Decentralized and distributed learning techniques such as ensemble learning, transfer learning, and federated learning are well-known [17], and we foresee the importance of these methods in future generation mobile network architectures, especially since we see these techniques as enablers for energy-efficient QoE modeling while preserving privacy. Yet, there exists very little work in the literature that leverage decentralized learning technologies such as federated learning in QoE [11].

Horizontal Federated Learning (hFL): In horizontal federated learning [10], models are trained collaboratively by combining different models which have been trained locally on the same feature set, to a single model at a master node. When such a model is shared back to the individuals that contributed to the training process, immediate benefits can be detected for those that have similar data distribution representing similar underlying conditions and context. In [18], feature selection is studied within Neural Network-based Federated Learning, where model parameters are divided into private and federated parameters. Only the federated parameters are shared and aggregated during federated learning. It is shown that this model customization approach significantly improves the model performance while not sharing raw data in between.
Distributed Ensemble Learning (DEL): In [19], the authors used transfer learning to estimate the labels of an unlabeled dataset where the labels represent user emotions. In [11], a Round Robin-based learning technique (inspired by Baidu-AllReduce [20]) is presented within the scope of web QoE. This approach, similar to hFL, requires the distributed domains to have at least a subset of the features (if not all) to be the same.
Vertical Federated Learning (vFL): Vertical federated learning enables collaborating nodes to jointly train a machine learning model with fully orthogonal feature sets. Most relevant vFL implementations in the literature are: PaddleFL [21], PySyft [16], FATE [22], and FedML [23]. Although all of the above solutions indicate great progress, PaddleFL, FATE, and PySyft implementations were inadequate for our needs due to their high level abstraction. The closest implementation among them all is FedML; however, we have not yet performed a complete comparison with that work and ours as it was very recently published.
Privacy-preserving communication: It is shown in the literature [24] that sending model weights that emerged from training, instead of sending the actual raw dataset, may still leak sensitive information about the ground truth used to train the model. Therefore, there exist techniques to further protect privacy on the shared weights of the models. Techniques such as differential privacy [25] and secure aggregation [26] can be utilized for sharing private information for the purposes of training ML models without revealing the original dataset and also concealing the identity of the dataset’s origin. In DEL, only the generic model (architecture and internal representation) is shared, which is already known and as such does not need to be protected. In the scope of this study, we consider these techniques as complementary since they can be applied to hFL or vFL without affecting the inner workings of each approach.
Compression: In this study, we make use of lossless Elias encoding [27] and data compression [28] techniques not only to enable secure communication, but also to reduce communication cost.
QoE modeling with ML: ML techniques have been studied previously in QoE modeling [29]. Furthermore, a mix of conventional and a ML based QoE modeling has been implemented and demonstrated previously in [30]. All existing QoE models are trained via Fully Centralized manner. Our proposed vFL in this article, can be considered as a good candidate solution to ensemble local models at the workers without predefined model weight thresholds, and without necessitating the NN models to be of the same architecture and feature space.

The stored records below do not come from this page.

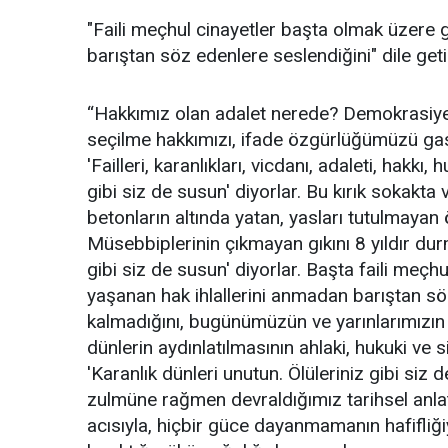
"Faili meçhul cinayetler başta olmak üzere
barıştan söz edenlere seslendiğini" dile geti
“Hakkımız olan adalet nerede? Demokrasiye 
seçilme hakkımızı, ifade özgürlüğümüzü g
'Failleri, karanlıkları, vicdanı, adaleti, hakk
gibi siz de susun' diyorlar. Bu kırık sokakta
betonların altında yatan, yasları tutulmayan ö
Müsebbiplerinin çıkmayan gıkını 8 yıldır durm
gibi siz de susun' diyorlar. Başta faili me
yaşanan hak ihlallerini anmadan barıştan s
kalmadığını, bugünümüzün ve yarınlarımızın 
dünlerin aydınlatılmasının ahlaki, hukuki ve s
'Karanlık dünleri unutun. Ölüleriniz gibi siz d
zulmüne rağmen devraldığımız tarihsel anlat
acısıyla, hiçbir güce dayanmamanın hafifliğ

To address the intersection of challenges given in Section 1.1 and Section 1.2, it is important to develop energy-efficient, privacy-preserving, and scalable ML model training solutions that satisfy decentralized requirements, and we think that it is only possible via tools that help innovate via low level algorithmic development such as in the vFL framework that we demonstrate in this article.

3. Dataset and Feature Extraction

The publicly available QoE dataset Waterloo Streaming QoE Database III (SQoE-III) [31] is used in this article. It has been collected using a well-grounded user study methodology. The MOS scores on the dataset are highly correlated (higher than

0.8

) with well-known QoE models such as P.NATS [32]. The dataset consists of 20 raw HD reference DASH videos, where the video length is 13 s on average. The experiments are performed while changing the video streaming bandwidth amongst 13 different bitrate levels ranging from

0.2

Mbps to

7.2

Mbps. The switch is performed in six categories; stable, ramp-up, ramp-down, step-up, step-down, and fluctuation. The video sequences vary in spatio-temporal complexity. TI (Temporal Information) is a measure of how the consecutive frames differ from each other in time, while SI (Spatial Information) is a measure of how the pixels in a given frame differ in between each other [33]. In the dataset, SI values are between 35 and 160; while TI values are between 11 and 114. There were 34 subjects (ages range between 18 and 35) involved in the study. Four of which provided outlier ratings that had to be removed. The user ratings are collected using a rating scale, where the scores are between 0 (worst) and 100 (best). The number of samples in the dataset was 450.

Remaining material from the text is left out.